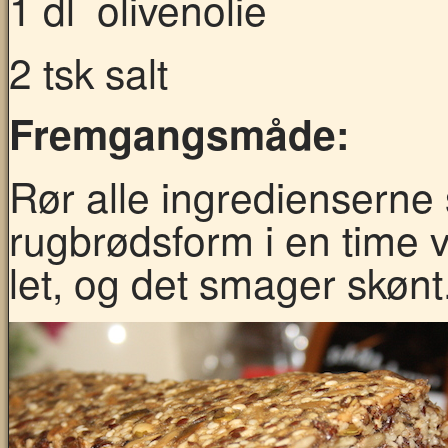
1 dl olivenolie
2 tsk salt
Fremgangsmåde:
Rør alle ingrediensern
rugbrødsform i en time 
let, og det smager skønt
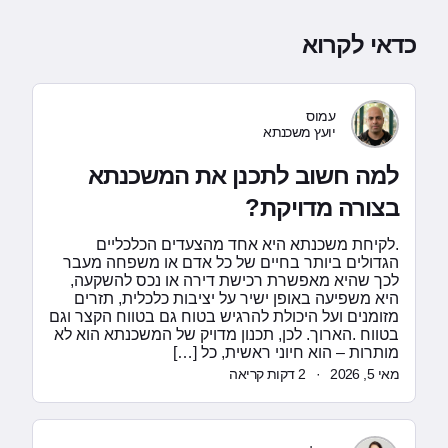
כדאי לקרוא
עמוס
יועץ משכנתא
למה חשוב לתכנן את המשכנתא
בצורה מדויקת?
.לקיחת משכנתא היא אחד מהצעדים הכלכליים
הגדולים ביותר בחיים של כל אדם או משפחה מעבר
לכך שהיא מאפשרת רכישת דירה או נכס להשקעה,
היא משפיעה באופן ישיר על יציבות כלכלית, תזרים
מזומנים ועל היכולת להרגיש בטוח גם בטווח הקצר וגם
בטווח .הארוך. לכן, תכנון מדויק של המשכנתא הוא לא
מותרות – הוא חיוני ראשית, כל […]
מאי 5, 2026
·
2 דקות קריאה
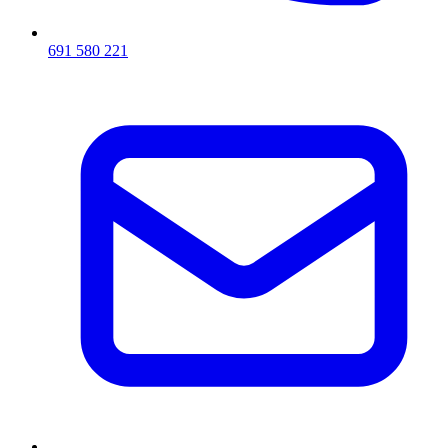
691 580 221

++++++++++

__Problem__:
Beginning with the line where "אחד מהצעדים הכלכליים" appears, restate word for word every line down to the last one in the data, but keep the pictures out.

__Your solution__:
.לקיחת משכנתא היא אחד מהצעדים הכלכליים
הגדולים ביותר בחיים של כל אדם או משפחה מעבר
לכך שהיא מאפשרת רכישת דירה או נכס להשקעה,
היא משפיעה באופן ישיר על יציבות כלכלית, תזרים
מזומנים ועל היכולת להרגיש בטוח גם בטווח הקצר וגם
בטווח .הארוך. לכן, תכנון מדויק של המשכנתא הוא לא
מותרות – הוא חיוני ראשית, כל […]
מאי 5, 2026
·
2 דקות קריאה
691 580 221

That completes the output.